DEVELOPMENTS

• Millions of people rallied against terror Sunday in France, and similar rallies were held in cities around the world.

• World leaders including Israeli Prime Minister Benjamin Netanyahu and Palestinian President Mahmoud Abbas joined the Paris demonstration.

• Lassana Bathily, a young Islamic immigrant from Mali, was hailed for hiding Jewish customers in the Kosher market where he worked in Paris as it was attacked by Islamic militants last week.

• Israeli Prime Minister Benjamin Netanyahu said he would bring the bodies of four of the Jewish victims of the market attack back to Israel for burial.

• A video, made before the attacks, emerged, showing one of the attackers pledging allegiance to the Islamic State militants and displaying his arsenal of weapons.

— From news services

Amid intense security and with throngs rivaling those that followed the liberation of Paris from the Nazis, the city became “the capital of the world” for a day.

More than 40 world leaders headed the somber procession — Israeli Prime Minister Benjamin Netanyahu and Palestinian President Mahmoud Abbas; Ukrainian President Petro Poroshenko and Russian Foreign Minister Sergey Lavrov — setting aside their differences with a common rallying cry: We stand together against barbarity, and we are all Charlie.

At least 1.2 million to 1.6 million people streamed slowly through the streets and across France to mourn the victims of deadly attacks on the satirical newspaper Charlie Hebdo, a kosher supermarket and police officers — violence that tore deep into the nation’s sense of security in a way some compared to the Sept. 11 terror attacks in the United States.

“Our entire country will rise up toward something better,” French President Francois Hollande said.

The attacks tested France’s proud commitment to its liberties, which authorities may now curtail to ensure greater security. Marchers recognized this as a watershed moment.

“It’s a different world today,” said Michel Thiebault, 70.

Illustrating his point, there were cheers Sunday for police vans that wove through the crowds — a rare occurrence at the many demonstrations that the French have staged throughout their rebellious history,.

Many shed the aloof attitude for which Parisians are famous, helping strangers with directions, cheering and crying together. Sad and angry but fiercely defending their freedom of expression, the marchers honored the dead and brandished pens or flags of other nations.

In addition to those in France, giant rallies were held in major cities around the world, including London, Madrid and New York — all attacked at various times by al-Qaida-linked extremists — as well as Cairo, Sydney, Stockholm, Tokyo and elsewhere.

In Paris, the Interior Ministry said the number of people attending the rallies wwas too large to count, noting that the crowds were too big to fit on the official march route and spread to other streets.

Later, the ministry said 3.7 million marched throughout France, including roughly 1.2 million to 1.6 million in Paris.

“I hope that at the end of the day everyone is united.

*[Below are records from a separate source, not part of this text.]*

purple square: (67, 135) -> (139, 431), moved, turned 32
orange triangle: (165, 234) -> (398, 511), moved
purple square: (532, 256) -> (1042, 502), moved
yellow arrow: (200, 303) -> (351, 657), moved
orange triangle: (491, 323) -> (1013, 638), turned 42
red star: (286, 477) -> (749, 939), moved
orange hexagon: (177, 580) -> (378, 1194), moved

Everyone — Muslims, Jews, Christians, Buddhists,” said marcher Zakaria Moumni. “We are humans first of all, and nobody deserves to be murdered like that. Nobody.”

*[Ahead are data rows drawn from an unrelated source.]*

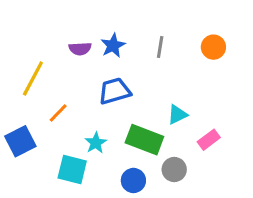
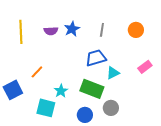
yellow line: (33, 78) -> (21, 32), moved, turned -30
blue trapezoid: (115, 91) -> (96, 58), moved
pink rectangle: (209, 140) -> (145, 67), moved

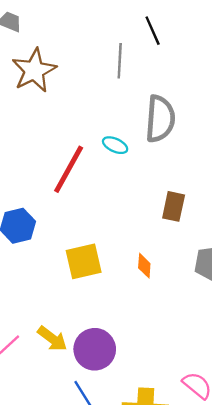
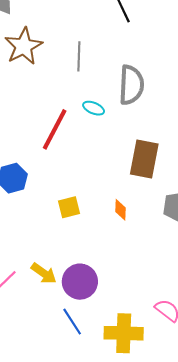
gray line: (120, 61) -> (79, 56), moved
brown rectangle: (174, 206) -> (144, 159), size x1.5
yellow square: (84, 261) -> (69, 207), size x0.7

On Republic Square, deafening applause rang out as the world leaders walked past, amid tight security and an atmosphere of togetherness amid adversity. Families of the victims, holding each other for support, marched in the front along with journalists working for the Charlie Hebdo newspaper. Several wept openly.

“Je Suis Charlie” — “I Am Charlie,” read legions of posters and banners. Many people waved editorial cartoons, the French tricolor and other national flags.

As night fell on the unusually unified city, some lit candles.

“It’s important to be here for freedom for tolerance and for all the victims. It’s sad we had to get to this point for people to react against intolerance, racism and fascism,” said Caroline Van Ruymbeke, 32.

Hollande joined Netanyahu in a visit to a synagogue Sunday night as authorities sought to reassure the Jewish population — Europe’s largest — that it is safe to stay in France. About 7,000 of France’s half-million Jews emigrated to Israel last year amid concerns for their safety and the economy.

“The entire world is under attack” from radical Islam, Netanyahu said, citing attacks in cities from Madrid to Mumbai. He said these aren’t isolated incidents but part of a “network of hatred” by radical groups.

The U.S. was represented at the Paris rally by Ambassador Jane Hartley. At an international conference in India, U.S. Secretary of State John Kerry said the world stood with the people of France “not just in anger and in outrage, but in solidarity and commitment to the cause of confronting extremism and in the cause that extremists fear so much and that has always united our countries: freedom.”